Oettinger: Die Consulting-Tätigkeit ist nur ein Teil dessen, was ich mir vorgenommen habe. Mir liegen verschiedene Anfragen und Angebote vor, ich bin örtlich unabhängig – ob Berlin, Hamburg, Frankfurt oder Paris. Die Ethik-Kommission der EU wird sich meine geplante Consulting-Tätigkeit anschauen und kann mir gegebenenfalls Auflagen machen. Diese werde ich natürlich einhalten, wenn ich meine Consulting-Arbeit nach Mandatsende aufnehme.

top: Worauf freuen Sie sich am meisten in Ihrem „neuen“ Leben?
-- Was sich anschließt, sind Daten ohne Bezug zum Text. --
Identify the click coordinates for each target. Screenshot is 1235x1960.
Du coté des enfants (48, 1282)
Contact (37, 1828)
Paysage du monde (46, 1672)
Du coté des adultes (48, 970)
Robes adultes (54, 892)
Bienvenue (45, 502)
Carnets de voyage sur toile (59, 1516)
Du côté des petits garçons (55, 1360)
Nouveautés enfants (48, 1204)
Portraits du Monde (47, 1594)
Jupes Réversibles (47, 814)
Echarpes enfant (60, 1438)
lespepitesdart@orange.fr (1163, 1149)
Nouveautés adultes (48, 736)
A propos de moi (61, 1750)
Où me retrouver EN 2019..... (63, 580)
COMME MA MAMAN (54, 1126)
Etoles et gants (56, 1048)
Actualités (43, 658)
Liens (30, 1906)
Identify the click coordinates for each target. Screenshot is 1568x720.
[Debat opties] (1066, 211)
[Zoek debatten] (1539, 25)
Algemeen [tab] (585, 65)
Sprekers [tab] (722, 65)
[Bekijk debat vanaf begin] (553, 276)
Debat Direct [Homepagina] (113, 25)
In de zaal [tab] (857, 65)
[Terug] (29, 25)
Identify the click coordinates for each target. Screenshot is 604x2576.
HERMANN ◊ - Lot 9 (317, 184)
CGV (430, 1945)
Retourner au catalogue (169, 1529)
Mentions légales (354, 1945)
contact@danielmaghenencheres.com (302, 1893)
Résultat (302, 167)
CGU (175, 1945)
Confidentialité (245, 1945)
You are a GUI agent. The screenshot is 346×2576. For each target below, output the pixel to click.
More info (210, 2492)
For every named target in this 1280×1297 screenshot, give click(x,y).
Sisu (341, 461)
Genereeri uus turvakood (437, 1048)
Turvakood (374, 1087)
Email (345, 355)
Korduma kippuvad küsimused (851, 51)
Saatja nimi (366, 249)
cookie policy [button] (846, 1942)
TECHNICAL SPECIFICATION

Oettinger: Auf freie Sonntage und darauf, meine Arbeitswoche selbstbestimmt gestalten zu können und so mehr Zeit für meine Familie und den Freundeskreis zu haben. Annemarie Griesinger, ehemalige Ministerin im baden-württembergischen Landtag sowie im Bundestag, hat 1984 am Ende ihrer politischen Laufbahn einmal zu mir gesagt: „In der Politik Karriere zu machen, ist nicht einfach – aber noch viel schwerer ist es, geordnet aufzuhören.“ Das habe ich mir stets zu Herzen genommen. Soll heißen: Lieber drei Tage früher gehen, als einen Tag zu spät.

 


 

Zur Person

Günther Oettinger, 1953 in Stuttgart geboren und in Ditzingen aufgewachsen, ist studierter Jurist und hat sich seine politischen Sporen im CDU-Gemeinderat von Ditzingen geholt. Von 1984 bis 2005 saß er im Landtag von Baden-Württemberg, davon 14 Jahre als Fraktionsvorsitzender. Anschließend bekleidete Günther Oettinger bis 2010 als Nachfolger von Erwin Teufel das Amt des baden-württembergischen Ministerpräsidenten, um danach seine politische Karriere als EU-Kommissar in Brüssel fortzusetzen: zunächst für Energie (Februar 2010 bis Oktober 2014), dann für die digitale Wirtschaft und Gesellschaft (November 2014 bis Dezember 2016) und schließlich für Haushalt und Personal (Januar 2017 bis Oktober 2019).

Der Vater eines Sohnes ist seit 2008 mit der Hamburger PR- und Eventmanagerin Friederike Beyer liiert und spielt in seiner Freizeit gerne Tennis und Fußball.